- _About this task_: If a record holds a picture, leave the picture out, but write out everything else exactly.

= = = = =

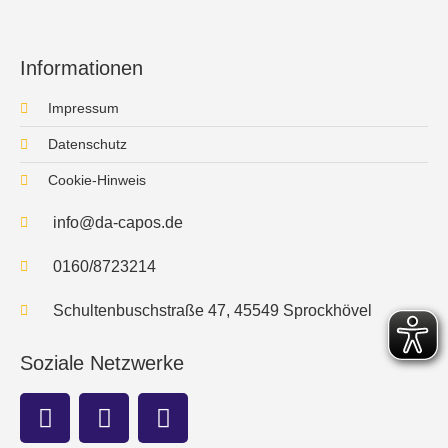
Informationen
Impressum
Datenschutz
Cookie-Hinweis
info@da-capos.de
0160/8723214
Schultenbuschstraße 47, 45549 Sprockhövel
Soziale Netzwerke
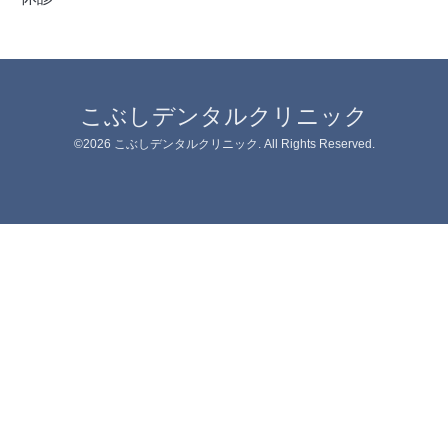
こぶしデンタルクリニック
©2026
こぶしデンタルクリニック
. All Rights Reserved.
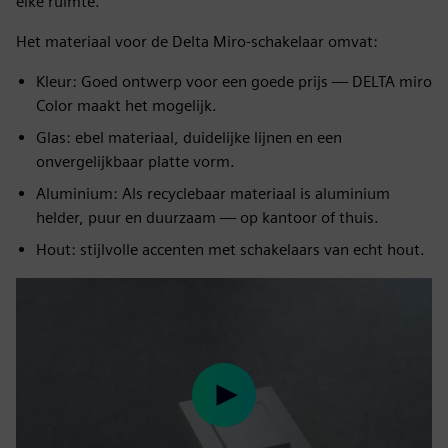
elke ruimte.
Het materiaal voor de Delta Miro-schakelaar omvat:
Kleur: Goed ontwerp voor een goede prijs — DELTA miro
Color maakt het mogelijk.
Glas: ebel materiaal, duidelijke lijnen en een
onvergelijkbaar platte vorm.
Aluminium: Als recyclebaar materiaal is aluminium
helder, puur en duurzaam — op kantoor of thuis.
Hout: stijlvolle accenten met schakelaars van echt hout.
Play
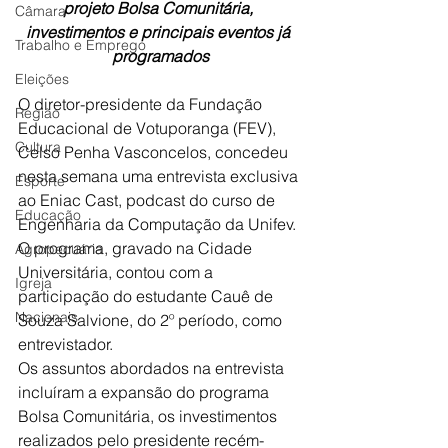
projeto Bolsa Comunitária, 
Câmara
investimentos e principais eventos já 
Trabalho e Emprego
programados
Eleições
O diretor-presidente da Fundação 
Região
Educacional de Votuporanga (FEV), 
Cultura
Celso Penha Vasconcelos, concedeu 
nesta semana uma entrevista exclusiva 
Esporte
ao Eniac Cast, podcast do curso de 
Educação
Engenharia da Computação da Unifev. 
O programa, gravado na Cidade 
Agropecuária
Universitária, contou com a 
Igreja
participação do estudante Cauê de 
Nacionais
Souza Salvione, do 2º período, como 
entrevistador.
Os assuntos abordados na entrevista 
incluíram a expansão do programa 
Bolsa Comunitária, os investimentos 
realizados pelo presidente recém-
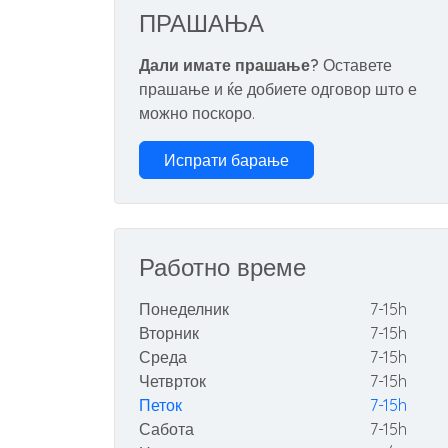
ПРАШАЊА
Дали имате прашање?
Оставете
прашање и ќе добиете одговор што е
можно поскоро.
Испрати барање
Работно време
Понеделник
7-15h
Вторник
7-15h
Среда
7-15h
Четврток
7-15h
Петок
7-15h
Сабота
7-15h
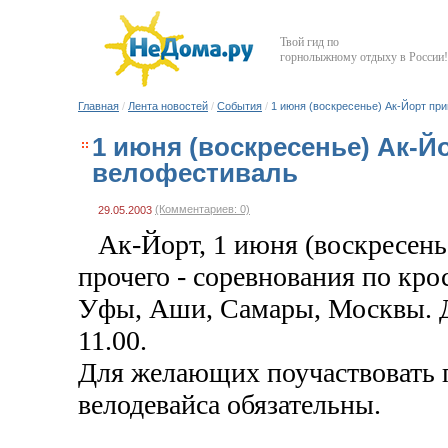
Твой гид по
горнолыжному отдыху в России!
Главная
/
Лента новостей
/
События
/
1 июня (воскресенье) Ак-Йорт п
1 июня (воскресенье) Ак-
велофестиваль
(Комментариев: 0)
29.05.2003
Ак-Йорт, 1 июня (воскресень
прочего - соревнования по кр
Уфы, Аши, Самары, Москвы. Д
11.00.
Для желающих поучаствовать п
велодевайса обязательны.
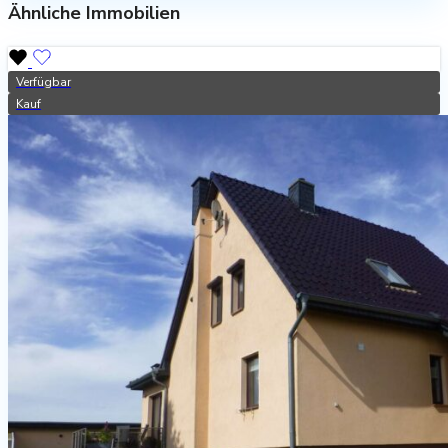
Ähnliche Immobilien
Verfügbar
Kauf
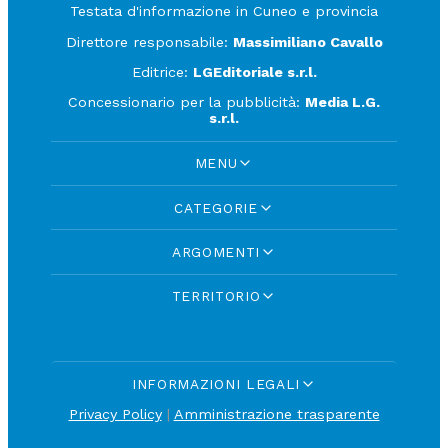
Testata d'informazione in Cuneo e provincia
Direttore responsabile:
Massimiliano Cavallo
Editrice:
LGEditoriale s.r.l.
Concessionario per la pubblicità:
Media L.G.
s.r.l.
MENU
CATEGORIE
ARGOMENTI
TERRITORIO
INFORMAZIONI LEGALI
Privacy Policy
|
Amministrazione trasparente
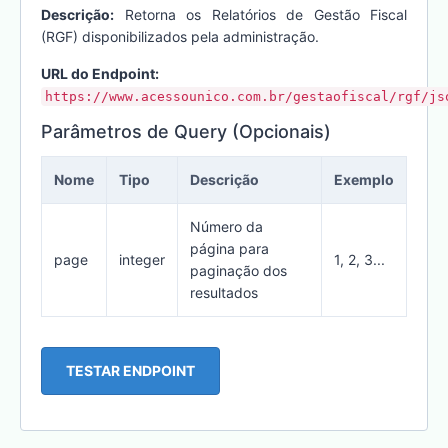
Descrição:
Retorna os Relatórios de Gestão Fiscal
(RGF) disponibilizados pela administração.
URL do Endpoint:
https://www.acessounico.com.br/gestaofiscal/rgf/js
Parâmetros de Query (Opcionais)
Nome
Tipo
Descrição
Exemplo
Número da
página para
page
integer
1, 2, 3...
paginação dos
resultados
TESTAR ENDPOINT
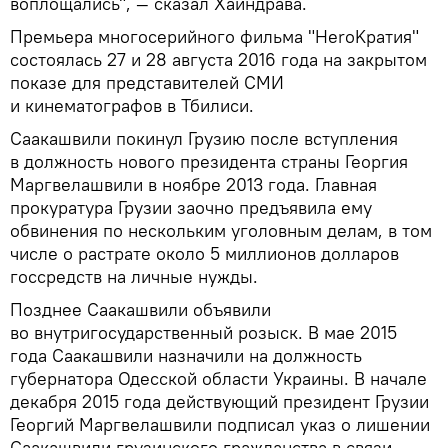
воплощались", — сказал Хаиндрава.
Премьера многосерийного фильма "HeroKратия"
состоялась 27 и 28 августа 2016 года на закрытом
показе для представителей СМИ
и кинематографов в Тбилиси.
Саакашвили покинул Грузию после вступления
в должность нового президента страны Георгия
Маргвелашвили в ноябре 2013 года. Главная
прокуратура Грузии заочно предъявила ему
обвинения по нескольким уголовным делам, в том
числе о растрате около 5 миллионов долларов
госсредств на личные нужды.
Позднее Саакашвили объявили
во внутригосударственный розыск. В мае 2015
года Саакашвили назначили на должность
губернатора Одесской области Украины. В начале
декабря 2015 года действующий президент Грузии
Георгий Маргвелашвили подписал указ о лишении
Саакашвили грузинского гражданства в связи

= = = = =

- _Answer space_:
Informationen
Impressum
Datenschutz
Cookie-Hinweis
info@da-capos.de
0160/8723214
Schultenbuschstraße 47, 45549 Sprockhövel
Soziale Netzwerke
こぶしデンタルクリニック
©2026
こぶしデンタルクリニック
. All Rights Reserved.
elke ruimte.
Het materiaal voor de Delta Miro-schakelaar omvat:
Kleur: Goed ontwerp voor een goede prijs — DELTA miro
Color maakt het mogelijk.
Glas: ebel materiaal, duidelijke lijnen en een
onvergelijkbaar platte vorm.
Aluminium: Als recyclebaar materiaal is aluminium
helder, puur en duurzaam — op kantoor of thuis.
Hout: stijlvolle accenten met schakelaars van echt hout.
Play
projeto Bolsa Comunitária, 
Câmara
investimentos e principais eventos já 
Trabalho e Emprego
programados
Eleições
O diretor-presidente da Fundação 
Região
Educacional de Votuporanga (FEV), 
Cultura
Celso Penha Vasconcelos, concedeu 
nesta semana uma entrevista exclusiva 
Esporte
ao Eniac Cast, podcast do curso de 
Educação
Engenharia da Computação da Unifev. 
O programa, gravado na Cidade 
Agropecuária
Universitária, contou com a 
Igreja
participação do estudante Cauê de 
Nacionais
Souza Salvione, do 2º período, como 
entrevistador.
Os assuntos abordados na entrevista 
incluíram a expansão do programa 
Bolsa Comunitária, os investimentos 
realizados pelo presidente recém-
ПРАШАЊА
Дали имате прашање?
Оставете
прашање и ќе добиете одговор што е
можно поскоро.
Испрати барање
Работно време
Понеделник
7-15h
Вторник
7-15h
Среда
7-15h
Четврток
7-15h
Петок
7-15h
Сабота
7-15h
Твой гид по
горнолыжному отдыху в России!
Главная
/
Лента новостей
/
События
/
1 июня (воскресенье) Ак-Йорт п
1 июня (воскресенье) Ак-
велофестиваль
(Комментариев: 0)
29.05.2003
Ак-Йорт, 1 июня (воскресень
прочего - соревнования по кр
Уфы, Аши, Самары, Москвы. Д
11.00.
Для желающих поучаствовать п
велодевайса обязательны.
Ähnliche Immobilien
Verfügbar
Kauf
Testata d'informazione in Cuneo e provincia
Direttore responsabile:
Massimiliano Cavallo
Editrice:
LGEditoriale s.r.l.
Concessionario per la pubblicità:
Media L.G.
s.r.l.
MENU
CATEGORIE
ARGOMENTI
TERRITORIO
INFORMAZIONI LEGALI
Privacy Policy
|
Amministrazione trasparente
Descrição:
Retorna os Relatórios de Gestão Fiscal
(RGF) disponibilizados pela administração.
URL do Endpoint:
https://www.acessounico.com.br/gestaofiscal/rgf/js
Parâmetros de Query (Opcionais)
Nome
Tipo
Descrição
Exemplo
Número da
página para
page
integer
1, 2, 3...
paginação dos
resultados
TESTAR ENDPOINT
воплощались", — сказал Хаиндрава.
Премьера многосерийного фильма "HeroKратия"
состоялась 27 и 28 августа 2016 года на закрытом
показе для представителей СМИ
и кинематографов в Тбилиси.
Саакашвили покинул Грузию после вступления
в должность нового президента страны Георгия
Маргвелашвили в ноябре 2013 года. Главная
прокуратура Грузии заочно предъявила ему
обвинения по нескольким уголовным делам, в том
числе о растрате около 5 миллионов долларов
госсредств на личные нужды.
Позднее Саакашвили объявили
во внутригосударственный розыск. В мае 2015
года Саакашвили назначили на должность
губернатора Одесской области Украины. В начале
декабря 2015 года действующий президент Грузии
Георгий Маргвелашвили подписал указ о лишении
Саакашвили грузинского гражданства в связи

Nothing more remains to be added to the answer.